Öz Şefkatli Farkındalık Nasıl Gelişir? (Mindfulness)

Nuran Erez Turan 46 Görüntüleme Yorum ekle
8 Dak. Okuma

“Önemli olan yaşamak değildir,başarmak hiç değildir. Önemli olan insan kalmayı bilmektir.” (George ORWELL)

İnsan kendi hayatını zorlaştırandır. Hepimiz iyi niyetli olduğumuzu düşünürüz, “Ben iyiyim diğeri kötü” cümlesiyle iyi olduğumuzu ispatlamaya çalışırız. Mutlu olmaya odaklanmak yerine, kendimizi aklamayı severiz…

İyi niyetimize rağmen hiçbir işimiz yolunda değildir (bize göre) … Hep ezilen, hep mağdur olan bizizdir. Bu ne kadar doğrudur? Kısaca diğeri tarafından anlaşılmadığımızı düşünürüz…

Aslında kendi varlığımızla sorunumuz vardır. Aynalama yaparız.
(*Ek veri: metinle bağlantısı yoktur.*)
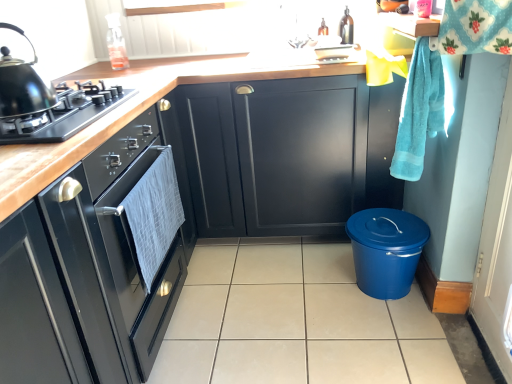 The image size is (512, 384). I want to click on free spot above beige tile at center (from a real-world perspective), so click(298, 298). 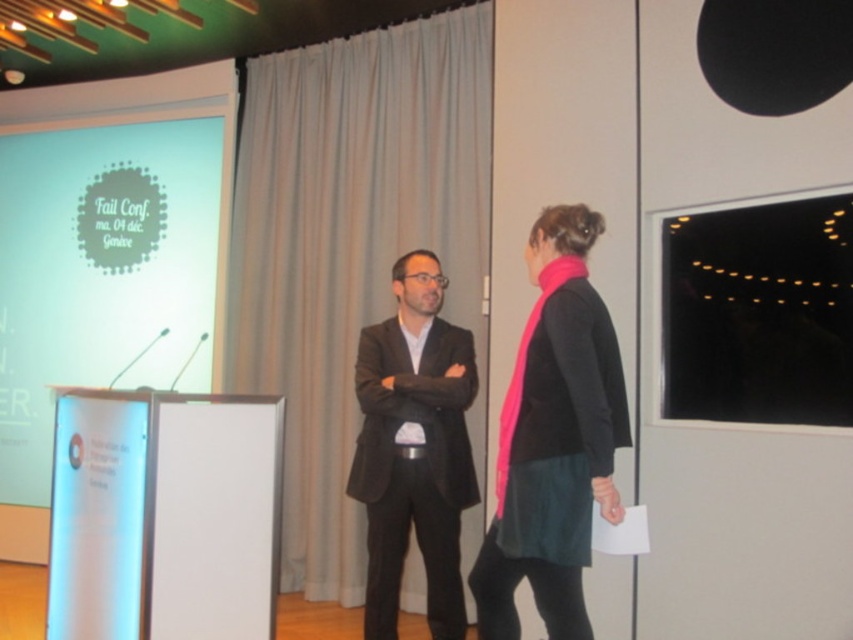 You are organizing a photo shoot and need to ensure proper lighting for the pink matte scarf at right and the matte black suit at center. Based on their positions, which object should be lit first to avoid shadows affecting both?

The pink matte scarf at right should be lit first since it is positioned above the matte black suit at center. Lighting the higher object first helps prevent shadows from the scarf from falling onto the lower suit.

You are an event planner standing at the entrance of the conference room. You need to locate the pink matte scarf at right for a photo shoot. Based on the coordinates provided, where should you position yourself to capture the scarf in the center of your camera frame?

The pink matte scarf at right is located at coordinates point [553,438]. To center it in your camera frame, position yourself so the camera is aimed directly at those coordinates.

You are organizing a conference and need to ensure that the pink matte scarf at right and the black matte projection screen at upper right are visible to all attendees. Considering their sizes, which object might require additional lighting to ensure visibility?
Her şeyi doğru yaptığımızı düşünürüz… Yanlış yapan her zaman diğeridir. Sonuçlar düşündüğümüz gibi gelişmediğinde motivasyonumuz düşer.

“Ben bu insanları veya bu olayları çekiyorum” lafını sıklıkla kendimizden duyarız…
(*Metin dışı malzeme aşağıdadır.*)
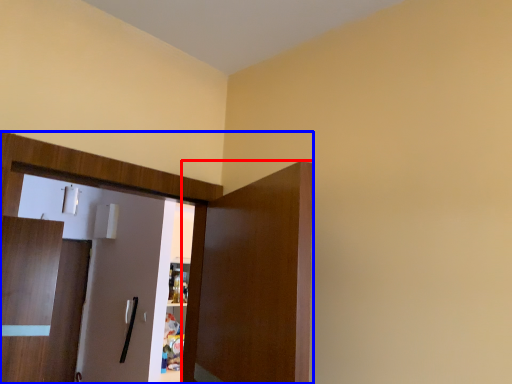 Question: Which object appears closest to the camera in this image, door (highlighted by a red box) or dresser (highlighted by a blue box)?

Choices:
 (A) door
 (B) dresser

Answer: (A) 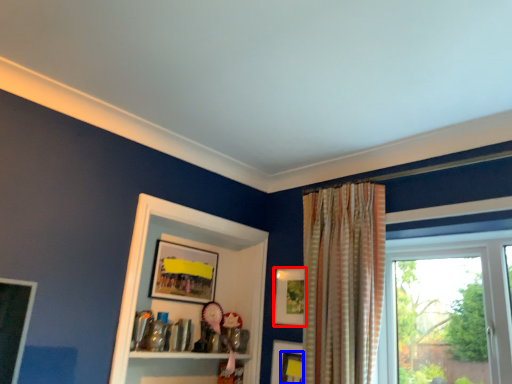 Question: Which object is closer to the camera taking this photo, picture frame (highlighted by a red box) or picture frame (highlighted by a blue box)?

Choices:
 (A) picture frame
 (B) picture frame

Answer: (B) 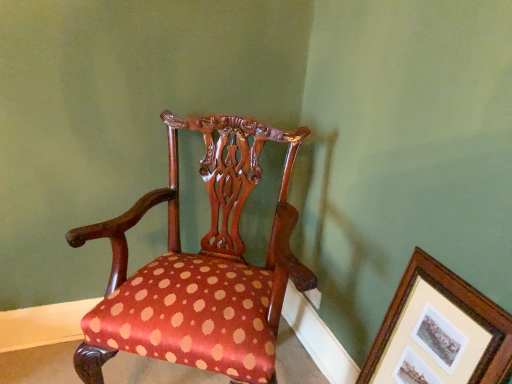 Where is `wooden picture frame at upper right`? wooden picture frame at upper right is located at coordinates (439, 332).

This screenshot has height=384, width=512. What do you see at coordinates (439, 332) in the screenshot? I see `wooden picture frame at upper right` at bounding box center [439, 332].

What do you see at coordinates (200, 268) in the screenshot?
I see `polished wood chair at center` at bounding box center [200, 268].

This screenshot has width=512, height=384. In order to click on polished wood chair at center in this screenshot , I will do `click(200, 268)`.

What is the approximate height of polished wood chair at center?

polished wood chair at center is 38.20 inches in height.

Identify the location of wooden picture frame at upper right. Image resolution: width=512 pixels, height=384 pixels. (439, 332).

Is polished wood chair at center to the left or to the right of wooden picture frame at upper right in the image?

polished wood chair at center is positioned on wooden picture frame at upper right's left side.

Does polished wood chair at center lie in front of wooden picture frame at upper right?

No, it is behind wooden picture frame at upper right.

Is point (112, 287) behind point (486, 348)?

Yes.

From the image's perspective, is polished wood chair at center located above or below wooden picture frame at upper right?

Based on their image positions, polished wood chair at center is located above wooden picture frame at upper right.

In the scene shown: From a real-world perspective, which is physically above, polished wood chair at center or wooden picture frame at upper right?

polished wood chair at center is physically above.

Can you confirm if polished wood chair at center is wider than wooden picture frame at upper right?

Yes.

Considering the sizes of objects polished wood chair at center and wooden picture frame at upper right in the image provided, who is shorter, polished wood chair at center or wooden picture frame at upper right?

wooden picture frame at upper right is shorter.

In the scene shown: Can you confirm if polished wood chair at center is bigger than wooden picture frame at upper right?

Yes.

Is polished wood chair at center located outside wooden picture frame at upper right?

Yes, polished wood chair at center is outside of wooden picture frame at upper right.

Is polished wood chair at center not near wooden picture frame at upper right?

Actually, polished wood chair at center and wooden picture frame at upper right are a little close together.

Does polished wood chair at center turn towards wooden picture frame at upper right?

No, polished wood chair at center is not aimed at wooden picture frame at upper right.

Can you tell me how much polished wood chair at center and wooden picture frame at upper right differ in facing direction?

There is a 57.6-degree angle between the facing directions of polished wood chair at center and wooden picture frame at upper right.

How distant is polished wood chair at center from wooden picture frame at upper right?

polished wood chair at center is 20.43 inches away from wooden picture frame at upper right.

Identify the location of chair behind the wooden picture frame at upper right. The width and height of the screenshot is (512, 384). (200, 268).

Based on the photo, is wooden picture frame at upper right at the left side of polished wood chair at center?

Incorrect, wooden picture frame at upper right is not on the left side of polished wood chair at center.

Does wooden picture frame at upper right come in front of polished wood chair at center?

Yes, wooden picture frame at upper right is closer to the camera.

Is point (450, 345) positioned in front of point (270, 276)?

Yes, it is in front of point (270, 276).

From the picture: From the image's perspective, would you say wooden picture frame at upper right is positioned over polished wood chair at center?

No, from the image's perspective, wooden picture frame at upper right is not on top of polished wood chair at center.

From a real-world perspective, is wooden picture frame at upper right physically located above or below polished wood chair at center?

From a real-world perspective, wooden picture frame at upper right is physically below polished wood chair at center.

Which object is wider, wooden picture frame at upper right or polished wood chair at center?

polished wood chair at center is wider.

Considering the relative sizes of wooden picture frame at upper right and polished wood chair at center in the image provided, is wooden picture frame at upper right shorter than polished wood chair at center?

Correct, wooden picture frame at upper right is not as tall as polished wood chair at center.

Which of these two, wooden picture frame at upper right or polished wood chair at center, is smaller?

With smaller size is wooden picture frame at upper right.

Is wooden picture frame at upper right situated inside polished wood chair at center or outside?

wooden picture frame at upper right is outside polished wood chair at center.

Would you consider wooden picture frame at upper right to be distant from polished wood chair at center?

No, there isn't a large distance between wooden picture frame at upper right and polished wood chair at center.

Looking at this image, is wooden picture frame at upper right oriented away from polished wood chair at center?

wooden picture frame at upper right does not have its back to polished wood chair at center.

How much distance is there between wooden picture frame at upper right and polished wood chair at center?

The distance of wooden picture frame at upper right from polished wood chair at center is 51.90 centimeters.

The image size is (512, 384). In order to click on picture frame on the right of the polished wood chair at center in this screenshot , I will do `click(439, 332)`.

Locate an element on the screen. picture frame that is on the right side of polished wood chair at center is located at coordinates (439, 332).

Where is `chair that is on the left side of wooden picture frame at upper right`? Image resolution: width=512 pixels, height=384 pixels. chair that is on the left side of wooden picture frame at upper right is located at coordinates (200, 268). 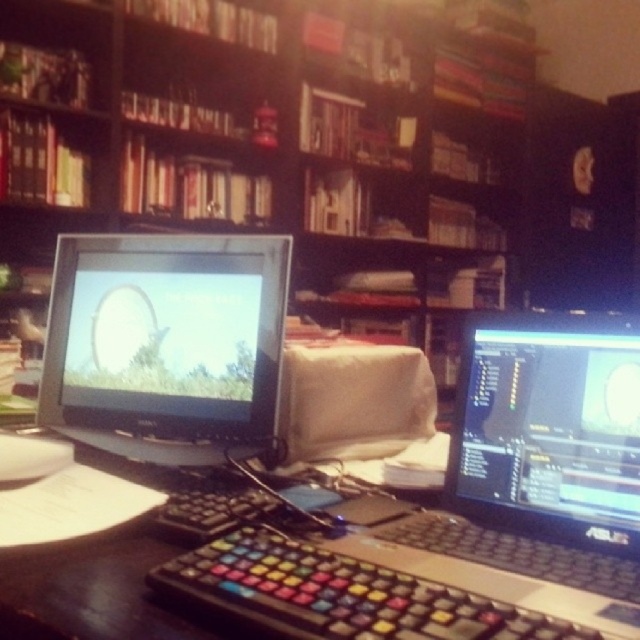 Question: From the image, what is the correct spatial relationship of wooden bookshelf at upper center in relation to black glossy monitor at center?

Choices:
 (A) right
 (B) left

Answer: (B)

Question: Considering the relative positions of black plastic laptop at center and black glossy monitor at center in the image provided, where is black plastic laptop at center located with respect to black glossy monitor at center?

Choices:
 (A) right
 (B) left

Answer: (B)

Question: From the image, what is the correct spatial relationship of wooden bookshelf at upper center in relation to black plastic laptop at center?

Choices:
 (A) left
 (B) right

Answer: (A)

Question: Estimate the real-world distances between objects in this image. Which object is farther from the black plastic laptop at center?

Choices:
 (A) black glossy monitor at center
 (B) matte black monitor at center

Answer: (B)

Question: Which is farther from the black plastic laptop at center?

Choices:
 (A) black glossy monitor at center
 (B) matte black monitor at center

Answer: (B)

Question: Among these points, which one is farthest from the camera?

Choices:
 (A) (186, 10)
 (B) (609, 397)
 (C) (56, 323)

Answer: (A)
Kendi acılarımız en büyüktür. “Sen ne yaşadın ki, benim yaşadıklarımın yanında” lafına da bayılırız…

Zihin şahit olduğu hiç bir şeyi asla unutmaz. Unuttum dediğiniz her şey onu tetikleyen bir şey olduğu zaman mutlaka ortaya çıkar. Ben bu davranışı nasıl yaptım diye şaşırabilirsiniz…

Helalleşme diğerini affetme imkanı bulamadığınız her duygu, düşünce, olay, zihinde kuvvetlenir. İçinizde bir şeye karşı özlem varsa ve siz ona ulaşamadığınızda sorunlar başlar. Unutmak istediğiniz her şey diğerine karşı (istemsiz) hırs ve şüphe olarak yansır. İnsanın acı duymasının en büyük sebebi bilgi eksikliği yüzünden kapıldığı hevesleridir.
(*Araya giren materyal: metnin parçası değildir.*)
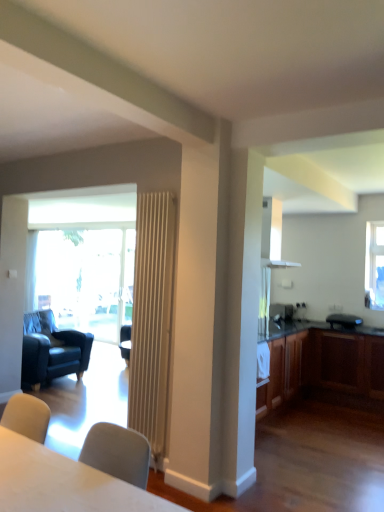 Identify the location of dark blue leather armchair at left. Image resolution: width=384 pixels, height=512 pixels. (52, 350).

Where is `white matte table at lower left`? The width and height of the screenshot is (384, 512). white matte table at lower left is located at coordinates (x=63, y=483).

Where is `wooden radiator at center`? The height and width of the screenshot is (512, 384). wooden radiator at center is located at coordinates (152, 317).

This screenshot has height=512, width=384. Identify the location of satin silver microwave at right. (281, 312).

Which is correct: clear glass window at upper right is inside wooden cabinet at right, or outside of it?

clear glass window at upper right lies outside wooden cabinet at right.

Considering the relative positions of clear glass window at upper right and wooden cabinet at right in the image provided, is clear glass window at upper right to the left or to the right of wooden cabinet at right?

clear glass window at upper right is positioned on wooden cabinet at right's right side.

Can you tell me how much clear glass window at upper right and wooden cabinet at right differ in facing direction?

The facing directions of clear glass window at upper right and wooden cabinet at right are 0.954 degrees apart.

Is point (381, 281) farther from camera compared to point (54, 359)?

That is True.

Which is more to the right, clear glass window at upper right or dark blue leather armchair at left?

From the viewer's perspective, clear glass window at upper right appears more on the right side.

Can you confirm if clear glass window at upper right is wider than dark blue leather armchair at left?

No.

Considering the sizes of objects clear glass window at upper right and dark blue leather armchair at left in the image provided, who is smaller, clear glass window at upper right or dark blue leather armchair at left?

clear glass window at upper right.

Is the position of dark blue leather armchair at left less distant than that of wooden cabinet at right?

That is False.

Which of these two, dark blue leather armchair at left or wooden cabinet at right, is bigger?

wooden cabinet at right.

In terms of width, does dark blue leather armchair at left look wider or thinner when compared to wooden cabinet at right?

Considering their sizes, dark blue leather armchair at left looks broader than wooden cabinet at right.

From the image's perspective, which one is positioned higher, satin silver microwave at right or white matte table at lower left?

satin silver microwave at right.

Based on the photo, can you tell me how much satin silver microwave at right and white matte table at lower left differ in facing direction?

There is a 89.7-degree angle between the facing directions of satin silver microwave at right and white matte table at lower left.

Is satin silver microwave at right oriented away from white matte table at lower left?

That's not correct — satin silver microwave at right is not looking away from white matte table at lower left.

Considering the sizes of objects satin silver microwave at right and white matte table at lower left in the image provided, who is wider, satin silver microwave at right or white matte table at lower left?

white matte table at lower left is wider.

Is white matte table at lower left taller or shorter than wooden cabinet at right?

Considering their sizes, white matte table at lower left has less height than wooden cabinet at right.

From a real-world perspective, is white matte table at lower left physically located above or below wooden cabinet at right?

Clearly, from a real-world perspective, white matte table at lower left is above wooden cabinet at right.

From the image's perspective, which is below, white matte table at lower left or wooden cabinet at right?

wooden cabinet at right.

The height and width of the screenshot is (512, 384). Find the location of `cabinetry on the right side of white matte table at lower left`. cabinetry on the right side of white matte table at lower left is located at coordinates (x=322, y=365).

From a real-world perspective, who is located lower, satin silver microwave at right or clear glass window at upper right?

satin silver microwave at right.

Locate an element on the screen. This screenshot has width=384, height=512. window that appears on the right of satin silver microwave at right is located at coordinates (374, 266).

Can you tell me how much satin silver microwave at right and clear glass window at upper right differ in facing direction?

There is a 88.9-degree angle between the facing directions of satin silver microwave at right and clear glass window at upper right.

Between satin silver microwave at right and clear glass window at upper right, which one appears on the right side from the viewer's perspective?

clear glass window at upper right is more to the right.

Is wooden radiator at center taller than clear glass window at upper right?

Answer: Correct, wooden radiator at center is much taller as clear glass window at upper right.

This screenshot has width=384, height=512. Find the location of `window on the right of wooden radiator at center`. window on the right of wooden radiator at center is located at coordinates pos(374,266).

Considering the points (157, 291) and (371, 275), which point is in front, point (157, 291) or point (371, 275)?

The point (157, 291) is in front.

From a real-world perspective, which object stands above the other?

clear glass window at upper right.

Identify the location of cabinetry beneath the clear glass window at upper right (from a real-world perspective). (322, 365).

Locate an element on the screen. chair located below the clear glass window at upper right (from the image's perspective) is located at coordinates (52, 350).

From the image, which object appears to be farther from satin silver microwave at right, clear glass window at upper right or wooden radiator at center?

wooden radiator at center lies further to satin silver microwave at right than the other object.

From the image, which object appears to be farther from dark blue leather armchair at left, satin silver microwave at right or clear glass window at upper right?

The object further to dark blue leather armchair at left is clear glass window at upper right.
Sigmund Freud; “Bilinçaltı zihinde ‘olumsuzlama diye bir şey yoktur.”

“Ben iyiyim, ben iyiyim” demekle iyi olunmaz… Mutlaka bilinçli bir hayat felsefesine sahip olmak gerekebilir.

“Tüm beni zorlayan olaylara durumlara rağmen iyi olmaya çalışanım…”

“Kendimi seven kendime öz şefkat duymaya çalışanım.”

“Farkındalık içindeyim.”

Acıları üzüntüleri yok etmek için doğruluğu tam olarak ispatlanmamış her yöntem pozitif olumlama gevşeme teknikleri insanı hüsrana uğratabilir.

Freud’dan yıllar önce yaşamış Mevlana iyi bir ruh hekimiydi ve endişelerin kabul edildikçe azaldığını reddedildikçe çoğaldığını fark etmişti.

“Rabbiniz gerçekten çok merhametlidir. Kim içinden bir iyilik yapmayı geçirir de onu yapmazsa, ona bir iyilik sevabı yazılır. Eğer onu yaparsa, kat kat fazlasına kadar iyilik sevabı yazılır. Kim de içinden bir kötülük yapmayı geçirir de onu yapmazsa, ona bir iyilik sevabı yazılır.” (Dârimî, Rikâk, 70)

“Merhamet etmeyene merhamet edilmez.” (Buhârî, Edeb 18; Müslim, Fezâil 65. Ayrıca bk. Ebû Dâvûd, Edeb 145; Tirmizî, Birr 12)

“İyilik eden iyilik bulur.” (Atasözü)

Görüldüğü gibi insanın gayret göstermesi çalışması zihnini berraklaştırması en çok da kendine öz şefkati gösterebilmesinin yolunu İslam dini pek çok ayet ve hadislerle desteklemektedir.

Korku kin ve intikam hisleriyle savaşmak yerine bu duyguların doğal olduklarını
kabul etmek, öz şefkat sevgi bedene ruha zihne dinginlik verebilir.

Yaşadığınız koşullar her ne ise kabule geçmek endişeyi hafifletir reddetmek yok saymak sorunları ağırlaştırabilir.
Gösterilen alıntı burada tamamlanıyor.